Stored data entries
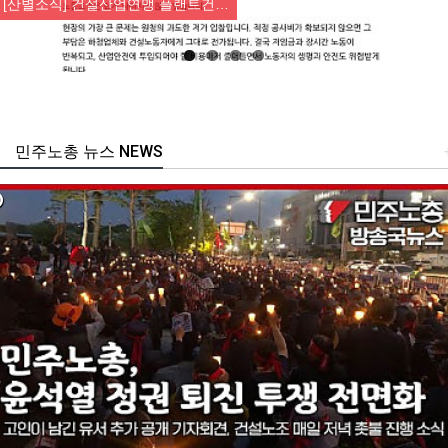
[산별소식] 건설산업연맹 플랜트건…
민주노총 뉴스 NEWS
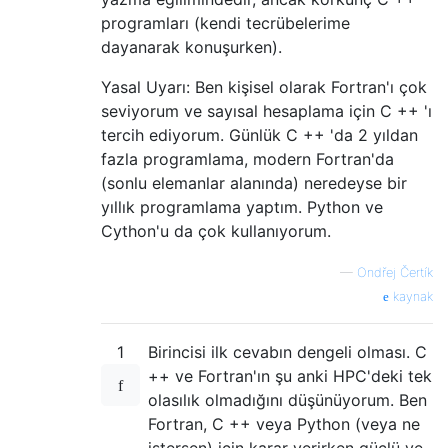
programları (kendi tecrübelerime
dayanarak konuşurken).
Yasal Uyarı: Ben kişisel olarak Fortran'ı çok
seviyorum ve sayısal hesaplama için C ++ 'ı
tercih ediyorum. Günlük C ++ 'da 2 yıldan
fazla programlama, modern Fortran'da
(sonlu elemanlar alanında) neredeyse bir
yıllık programlama yaptım. Python ve
Cython'u da çok kullanıyorum.
—
Ondřej Čertík
kaynak
1
Birincisi ilk cevabın dengeli olması. C
++ ve Fortran'ın şu anki HPC'deki tek
olasılık olmadığını düşünüyorum. Ben
Fortran, C ++ veya Python (veya ne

## Required action
From the records above, determine how many lines hold "Fortran" and give only that number.

## Solution for this task
4